# Demo notebook for article recommandation

The goal of this notebook is to show a typical recommandation workflow, as it will be performed through the chatbot.

Here we only demonstrate the use of the pretrained models and explore some ways of personnalizing the recommandation.


### Contents

__Preliminaries__
* a. Package Imports
* b. Data and models

__1. Geo & Topic prediction__

* Prediction of input article's geographic zone and topic

__2. Basic reco based on article body similarity__

* a. Most similar article
    
* b.
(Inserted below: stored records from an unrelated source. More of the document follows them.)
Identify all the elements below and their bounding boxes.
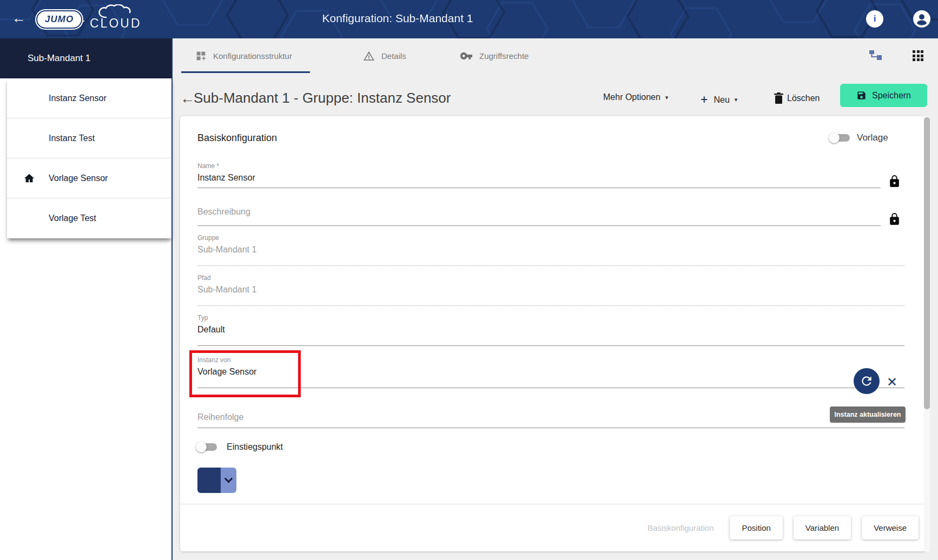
window-title: Konfiguration: Sub-Mandant 1 bbox=[289, 12, 506, 25]
scrollbar-thumb[interactable] bbox=[924, 117, 930, 409]
lock-icon bbox=[888, 175, 901, 188]
reihenfolge-field-placeholder: Reihenfolge bbox=[197, 412, 904, 422]
beschreibung-field-placeholder: Beschreibung bbox=[197, 207, 881, 217]
name-field-value: Instanz Sensor bbox=[197, 173, 881, 183]
einstiegspunkt-label: Einstiegspunkt bbox=[227, 442, 283, 452]
tab-konfigurationsstruktur[interactable]: Konfigurationsstruktur bbox=[195, 38, 292, 73]
tab-details[interactable]: Details bbox=[363, 38, 406, 73]
jumo-logo-text: JUMO bbox=[45, 14, 74, 25]
save-icon bbox=[856, 90, 867, 101]
cloud-wordmark: CLOUD bbox=[90, 16, 142, 31]
top-app-bar: ← JUMO · CLOUD Konfiguration: Sub-Mandan… bbox=[0, 0, 938, 38]
toggle-knob bbox=[196, 442, 207, 452]
account-icon bbox=[913, 10, 930, 28]
new-label: Neu bbox=[714, 95, 729, 105]
info-button[interactable]: i bbox=[866, 10, 883, 28]
vorlage-toggle-row: Vorlage bbox=[830, 132, 888, 143]
page-title: Sub-Mandant 1 - Gruppe: Instanz Sensor bbox=[194, 90, 451, 106]
grid-view-icon bbox=[913, 50, 923, 61]
refresh-tooltip: Instanz aktualisieren bbox=[830, 406, 906, 423]
sidebar-item-label: Instanz Sensor bbox=[49, 94, 107, 103]
sidebar-item-label: Vorlage Test bbox=[49, 214, 96, 223]
typ-field-label: Typ bbox=[197, 314, 904, 322]
key-icon bbox=[460, 52, 473, 59]
scrollbar-track bbox=[924, 116, 930, 551]
toggle-knob bbox=[829, 132, 840, 143]
trash-icon bbox=[774, 92, 783, 104]
card-footer: Basiskonfiguration Position Variablen Ve… bbox=[180, 504, 925, 551]
sidebar: Sub-Mandant 1 Instanz Sensor Instanz Tes… bbox=[0, 38, 171, 560]
new-button[interactable]: + Neu ▾ bbox=[701, 92, 737, 107]
account-button[interactable] bbox=[913, 10, 930, 28]
verweise-button[interactable]: Verweise bbox=[862, 516, 919, 539]
basiskonfiguration-card: Basiskonfiguration Vorlage Name * Instan… bbox=[180, 116, 925, 551]
gruppe-field-value: Sub-Mandant 1 bbox=[197, 245, 904, 255]
name-field[interactable]: Name * Instanz Sensor bbox=[197, 162, 881, 188]
position-button[interactable]: Position bbox=[730, 516, 782, 539]
main-content: Konfigurationsstruktur Details Zugriffsr… bbox=[173, 38, 938, 560]
sidebar-item-label: Instanz Test bbox=[49, 134, 95, 143]
chevron-down-icon: ▾ bbox=[665, 94, 669, 101]
sidebar-item-instanz-test[interactable]: Instanz Test bbox=[7, 118, 171, 158]
more-options-label: Mehr Optionen bbox=[603, 92, 660, 102]
logo-separator-dot: · bbox=[82, 15, 85, 26]
instanz-von-field-label: Instanz von bbox=[197, 356, 904, 364]
vorlage-toggle[interactable] bbox=[830, 134, 850, 142]
reihenfolge-field[interactable]: Reihenfolge bbox=[197, 412, 904, 428]
instanz-von-field[interactable]: Instanz von Vorlage Sensor bbox=[197, 356, 904, 388]
back-icon[interactable]: ← bbox=[12, 10, 26, 26]
save-button[interactable]: Speichern bbox=[840, 84, 927, 107]
chevron-down-icon: ▾ bbox=[735, 96, 738, 103]
content-left-border bbox=[171, 38, 173, 560]
refresh-icon bbox=[860, 374, 874, 388]
info-icon: i bbox=[874, 14, 876, 24]
tab-label: Zugriffsrechte bbox=[479, 51, 529, 61]
gruppe-field: Gruppe Sub-Mandant 1 bbox=[197, 234, 904, 266]
lock-icon bbox=[888, 212, 901, 226]
variablen-button[interactable]: Variablen bbox=[794, 516, 851, 539]
sidebar-item-label: Vorlage Sensor bbox=[49, 174, 108, 183]
sidebar-item-vorlage-sensor[interactable]: Vorlage Sensor bbox=[7, 158, 171, 198]
more-options-button[interactable]: Mehr Optionen ▾ bbox=[603, 92, 668, 102]
refresh-instance-button[interactable] bbox=[854, 368, 880, 394]
home-icon bbox=[23, 172, 35, 184]
color-swatch bbox=[197, 468, 221, 493]
tree-view-icon bbox=[869, 50, 884, 63]
einstiegspunkt-row: Einstiegspunkt bbox=[197, 442, 283, 452]
tab-bar: Konfigurationsstruktur Details Zugriffsr… bbox=[173, 38, 938, 73]
pfad-field-label: Pfad bbox=[197, 274, 904, 282]
instanz-von-field-value: Vorlage Sensor bbox=[197, 367, 904, 377]
pfad-field-value: Sub-Mandant 1 bbox=[197, 285, 904, 295]
grid-view-button[interactable] bbox=[913, 50, 923, 61]
footer-disabled-label: Basiskonfiguration bbox=[648, 523, 714, 532]
save-label: Speichern bbox=[872, 91, 911, 101]
typ-field-value: Default bbox=[197, 325, 904, 335]
active-tab-indicator bbox=[181, 71, 310, 73]
color-picker[interactable] bbox=[197, 468, 236, 493]
delete-label: Löschen bbox=[787, 94, 820, 103]
beschreibung-field[interactable]: Beschreibung bbox=[197, 207, 881, 226]
jumo-logo: JUMO bbox=[36, 10, 82, 29]
clear-instance-button[interactable]: ✕ bbox=[887, 375, 897, 390]
pfad-field: Pfad Sub-Mandant 1 bbox=[197, 274, 904, 306]
sidebar-tree-panel: Instanz Sensor Instanz Test Vorlage Sens… bbox=[7, 78, 171, 238]
typ-field[interactable]: Typ Default bbox=[197, 314, 904, 346]
dashboard-add-icon bbox=[195, 50, 207, 62]
chevron-down-icon bbox=[224, 475, 233, 483]
page-back-button[interactable]: ← bbox=[180, 90, 195, 107]
color-picker-dropdown[interactable] bbox=[221, 468, 236, 493]
sidebar-item-instanz-sensor[interactable]: Instanz Sensor bbox=[7, 78, 171, 118]
plus-icon: + bbox=[701, 92, 708, 107]
tab-zugriffsrechte[interactable]: Zugriffsrechte bbox=[460, 38, 529, 73]
section-title: Basiskonfiguration bbox=[197, 132, 277, 144]
warning-icon bbox=[363, 50, 375, 61]
name-field-label: Name * bbox=[197, 162, 881, 170]
tree-view-button[interactable] bbox=[869, 50, 884, 65]
einstiegspunkt-toggle[interactable] bbox=[197, 443, 217, 451]
delete-button[interactable]: Löschen bbox=[774, 92, 820, 104]
vorlage-toggle-label: Vorlage bbox=[857, 132, 888, 143]
sidebar-header: Sub-Mandant 1 bbox=[0, 38, 171, 78]
tab-label: Details bbox=[381, 51, 406, 61]
tab-label: Konfigurationsstruktur bbox=[213, 51, 292, 61]
sidebar-item-vorlage-test[interactable]: Vorlage Test bbox=[7, 198, 171, 238]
Random articles from the same cluster

__3. Similarity-based reco with filter on geo and topic__

__4. How to use the title__

__5. Entity-based recommandation__  




### Preliminaries

A. Packages

In [1]:
## Classic packages ##

import os 
import pandas as pd
import matplotlib.pyplot as plt
import numpy as np
from collections import Counter
import random 
random.seed(a=2905) # set random seed 
import pickle
import re
from scipy import stats
from time import time

## NLP packages ##

import gensim
from gensim import corpora

from wordcloud import WordCloud

import spacy
try: 
    print("fr_core_news_sm loaded")
    nlp = spacy.load("fr_core_news_sm") # load pre-trained models for French
except:
    print("fr loaded")
    nlp=spacy.load('fr') # fr calls fr_core_news_sm 
from spacy.lang.fr import French

import nltk
from nltk.corpus import wordnet as wn
from nltk.stem.wordnet import WordNetLemmatizer # not adapted to French?
from nltk.stem.snowball import FrenchStemmer # already something 

## ML with sklearn ##

from sklearn.feature_extraction.text import TfidfTransformer, CountVectorizer, TfidfVectorizer 

from sklearn.pipeline import Pipeline
from sklearn.decomposition import PCA
from sklearn.preprocessing import StandardScaler, MinMaxScaler

from sklearn.linear_model import LogisticRegression
from sklearn.naive_bayes import GaussianNB
from sklearn.ensemble import RandomForestClassifier
from sklearn.svm import LinearSVC, SVC
import sklearn.cluster
from sklearn.cluster import KMeans
from sklearn.model_selection import GridSearchCV, RandomizedSearchCV, StratifiedShuffleSplit
from sklearn.model_selection import cross_val_score, cross_validate

from sklearn.base import TransformerMixin
from sklearn.compose import make_column_selector

from sklearn.metrics import classification_report
from sklearn.metrics import silhouette_score

fr_core_news_sm loaded


B. Data and models

* Dataset with Past articles = our database for article recommandation

* User input = some recent article manually picked on the Internet

We need: 

* tfidf model to transform the article body --> saved pipeline 
* models for geo and topic classification --> saved pipeline
* cosine distance for basic comparison --> python
* kmeans model for clustering --> still to save


In [2]:
# tfidfs used for clustering

with open('tfidf_vectorizer_base', 'rb') as file:
    tfidf_vectorizer_base = pickle.load(file)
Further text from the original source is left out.